MaCh3PythonUtils.machine_learning package

Submodules

MaCh3PythonUtils.machine_learning.file_ml_interface module

class FileMLInterface(chain: ChainHandler, prediction_variable: str, fit_name: str)[source]

Bases: ABC

add_model(ml_model: Any) None[source]

Add model to data set

Parameters:

ml_model (Any) – Sets model to be ml_model

property chain: ChainHandler
evaluate_model(predicted_values: Iterable, true_values: Iterable, outfile: str = '')[source]

Evalulates model

Parameters:
  • predicted_values (Iterable) – Label values predicted by model

  • true_values (Iterable) – Actual label values

  • outfile (str, optional) – File to output plots to, defaults to “”
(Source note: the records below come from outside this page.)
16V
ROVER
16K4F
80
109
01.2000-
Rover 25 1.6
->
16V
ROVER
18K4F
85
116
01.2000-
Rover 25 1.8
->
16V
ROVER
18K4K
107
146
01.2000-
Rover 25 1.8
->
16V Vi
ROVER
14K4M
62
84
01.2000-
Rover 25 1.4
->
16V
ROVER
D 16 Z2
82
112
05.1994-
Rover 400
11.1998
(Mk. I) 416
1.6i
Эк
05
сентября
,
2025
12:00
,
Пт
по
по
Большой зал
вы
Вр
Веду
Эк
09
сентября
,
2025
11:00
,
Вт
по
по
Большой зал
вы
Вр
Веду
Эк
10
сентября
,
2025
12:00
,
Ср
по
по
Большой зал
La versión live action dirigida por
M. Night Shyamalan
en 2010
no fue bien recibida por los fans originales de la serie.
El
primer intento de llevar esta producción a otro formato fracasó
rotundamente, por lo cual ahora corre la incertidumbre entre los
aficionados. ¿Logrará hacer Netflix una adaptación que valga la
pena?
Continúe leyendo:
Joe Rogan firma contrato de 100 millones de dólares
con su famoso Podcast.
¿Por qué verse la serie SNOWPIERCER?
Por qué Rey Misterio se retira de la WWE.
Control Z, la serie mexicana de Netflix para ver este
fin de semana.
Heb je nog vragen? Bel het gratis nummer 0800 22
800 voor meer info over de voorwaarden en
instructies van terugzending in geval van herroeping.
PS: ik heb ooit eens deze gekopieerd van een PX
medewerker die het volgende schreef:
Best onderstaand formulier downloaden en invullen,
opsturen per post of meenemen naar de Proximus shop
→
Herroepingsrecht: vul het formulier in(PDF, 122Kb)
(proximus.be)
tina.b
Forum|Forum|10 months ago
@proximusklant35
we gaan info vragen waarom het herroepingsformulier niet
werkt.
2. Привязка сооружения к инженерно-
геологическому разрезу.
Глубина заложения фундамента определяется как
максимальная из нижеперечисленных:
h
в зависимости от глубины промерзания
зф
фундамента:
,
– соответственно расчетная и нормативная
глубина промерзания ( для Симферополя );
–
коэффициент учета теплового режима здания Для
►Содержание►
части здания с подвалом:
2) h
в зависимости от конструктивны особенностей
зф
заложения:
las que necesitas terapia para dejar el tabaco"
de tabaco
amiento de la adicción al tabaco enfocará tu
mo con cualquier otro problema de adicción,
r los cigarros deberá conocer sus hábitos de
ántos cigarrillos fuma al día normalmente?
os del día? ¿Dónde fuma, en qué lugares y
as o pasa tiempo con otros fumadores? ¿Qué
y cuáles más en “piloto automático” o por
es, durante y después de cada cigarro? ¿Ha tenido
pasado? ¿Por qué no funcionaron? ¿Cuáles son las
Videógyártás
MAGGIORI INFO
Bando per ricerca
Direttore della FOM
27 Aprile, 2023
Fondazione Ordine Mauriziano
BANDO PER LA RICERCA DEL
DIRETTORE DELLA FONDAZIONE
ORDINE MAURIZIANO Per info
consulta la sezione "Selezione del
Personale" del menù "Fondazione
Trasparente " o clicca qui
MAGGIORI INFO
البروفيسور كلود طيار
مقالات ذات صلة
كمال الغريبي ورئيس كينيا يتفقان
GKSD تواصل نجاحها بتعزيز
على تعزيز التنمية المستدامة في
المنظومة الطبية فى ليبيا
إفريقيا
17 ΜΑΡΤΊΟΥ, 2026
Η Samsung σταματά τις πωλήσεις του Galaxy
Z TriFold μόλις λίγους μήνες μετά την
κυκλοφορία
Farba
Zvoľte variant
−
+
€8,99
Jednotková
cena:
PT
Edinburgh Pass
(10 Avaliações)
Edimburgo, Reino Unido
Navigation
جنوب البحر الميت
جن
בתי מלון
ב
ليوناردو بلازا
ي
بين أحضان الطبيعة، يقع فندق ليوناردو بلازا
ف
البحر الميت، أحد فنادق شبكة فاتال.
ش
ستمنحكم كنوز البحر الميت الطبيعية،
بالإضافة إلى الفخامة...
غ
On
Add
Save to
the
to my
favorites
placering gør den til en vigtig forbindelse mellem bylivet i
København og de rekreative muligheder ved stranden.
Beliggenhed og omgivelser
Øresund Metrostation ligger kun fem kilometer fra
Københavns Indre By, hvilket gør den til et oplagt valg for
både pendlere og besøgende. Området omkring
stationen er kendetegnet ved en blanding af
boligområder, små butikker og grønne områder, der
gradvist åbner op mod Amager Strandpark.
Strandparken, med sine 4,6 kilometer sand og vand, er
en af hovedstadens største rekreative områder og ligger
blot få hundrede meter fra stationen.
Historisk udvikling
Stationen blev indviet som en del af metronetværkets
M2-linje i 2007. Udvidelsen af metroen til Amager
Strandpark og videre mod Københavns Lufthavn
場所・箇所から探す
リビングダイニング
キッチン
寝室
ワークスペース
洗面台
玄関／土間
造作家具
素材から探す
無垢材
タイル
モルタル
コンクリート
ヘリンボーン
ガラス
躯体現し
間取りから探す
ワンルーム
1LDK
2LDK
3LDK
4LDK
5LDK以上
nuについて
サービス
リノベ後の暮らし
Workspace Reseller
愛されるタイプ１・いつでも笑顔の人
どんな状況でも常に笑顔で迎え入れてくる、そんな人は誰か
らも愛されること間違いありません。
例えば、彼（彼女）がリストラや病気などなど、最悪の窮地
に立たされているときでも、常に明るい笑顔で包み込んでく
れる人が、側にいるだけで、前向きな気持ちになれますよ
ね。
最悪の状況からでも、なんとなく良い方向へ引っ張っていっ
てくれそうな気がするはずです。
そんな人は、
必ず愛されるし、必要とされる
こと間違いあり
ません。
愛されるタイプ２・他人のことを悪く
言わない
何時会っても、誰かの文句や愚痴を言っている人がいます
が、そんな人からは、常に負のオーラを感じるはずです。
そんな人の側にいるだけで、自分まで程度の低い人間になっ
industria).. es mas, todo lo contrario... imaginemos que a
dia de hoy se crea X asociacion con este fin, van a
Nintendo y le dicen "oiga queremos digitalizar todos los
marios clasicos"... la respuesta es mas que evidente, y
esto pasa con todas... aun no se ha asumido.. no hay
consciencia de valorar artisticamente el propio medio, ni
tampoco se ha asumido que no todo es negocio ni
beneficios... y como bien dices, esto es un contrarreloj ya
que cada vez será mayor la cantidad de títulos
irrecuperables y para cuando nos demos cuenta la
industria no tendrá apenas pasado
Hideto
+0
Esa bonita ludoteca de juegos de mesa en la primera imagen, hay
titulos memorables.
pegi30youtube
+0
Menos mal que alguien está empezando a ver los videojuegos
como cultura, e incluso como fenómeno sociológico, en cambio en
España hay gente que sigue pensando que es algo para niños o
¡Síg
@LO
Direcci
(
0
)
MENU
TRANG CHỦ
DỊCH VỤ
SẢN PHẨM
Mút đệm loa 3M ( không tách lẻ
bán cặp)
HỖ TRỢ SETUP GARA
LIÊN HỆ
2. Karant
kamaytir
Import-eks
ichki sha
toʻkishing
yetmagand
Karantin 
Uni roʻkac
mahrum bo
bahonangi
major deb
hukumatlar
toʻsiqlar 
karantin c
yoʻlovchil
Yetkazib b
get_maxlikelihood() OptimizeResult[source]
invert_scaling(input_data)[source]
load_model(input_model: str)[source]

Unpickle model

Parameters:

input_file (str) – Pickled Model

load_scaler(input_scaler: str)[source]
property model: Any

Model used

Returns:

Returns ML model being used

Return type:

Any

abstract model_predict(testing_data: DataFrame) Iterable[source]

Abstract method, should return model prediction

Parameters:

testing_data (pd.DataFrame) – Data to test model on

model_predict_single_sample(sample)[source]
run_likelihood_scan(n_divisions: int = 500)[source]
save_model(output_file: str)[source]

Save model to pickle

Parameters:

output_file (str) – Pickle file to save to

save_scaler(output_file: str)[source]
scale_data(input_data)[source]
scale_labels(labels)[source]
set_training_test_set(test_size: float)[source]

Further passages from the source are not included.